* EXERCISE PROMPT *
Please quote exactly the lines below from the line containing "Ref: AG02251" to the line containing "住まいを快適にするスイス漆喰", both lines included, and nothing else.

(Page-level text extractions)
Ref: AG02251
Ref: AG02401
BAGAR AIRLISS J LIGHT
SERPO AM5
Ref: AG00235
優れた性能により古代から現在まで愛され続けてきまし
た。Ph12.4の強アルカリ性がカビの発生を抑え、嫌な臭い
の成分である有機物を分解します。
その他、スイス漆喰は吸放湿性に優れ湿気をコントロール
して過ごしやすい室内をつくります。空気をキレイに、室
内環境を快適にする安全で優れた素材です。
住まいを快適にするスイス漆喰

--

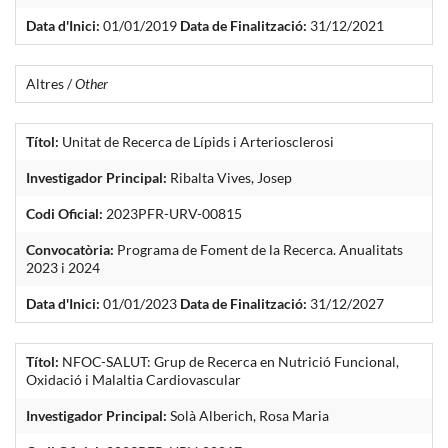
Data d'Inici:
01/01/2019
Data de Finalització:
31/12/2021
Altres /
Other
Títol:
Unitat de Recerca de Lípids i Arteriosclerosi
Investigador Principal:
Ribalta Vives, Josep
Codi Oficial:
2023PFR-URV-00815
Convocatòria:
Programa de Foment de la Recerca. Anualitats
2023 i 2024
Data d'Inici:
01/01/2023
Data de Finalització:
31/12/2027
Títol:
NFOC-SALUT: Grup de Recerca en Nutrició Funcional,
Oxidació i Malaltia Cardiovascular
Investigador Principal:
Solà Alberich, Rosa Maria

* SOLUTION *
Ref: AG02251
Ref: AG02401
BAGAR AIRLISS J LIGHT
SERPO AM5
Ref: AG00235
優れた性能により古代から現在まで愛され続けてきまし
た。Ph12.4の強アルカリ性がカビの発生を抑え、嫌な臭い
の成分である有機物を分解します。
その他、スイス漆喰は吸放湿性に優れ湿気をコントロール
して過ごしやすい室内をつくります。空気をキレイに、室
内環境を快適にする安全で優れた素材です。
住まいを快適にするスイス漆喰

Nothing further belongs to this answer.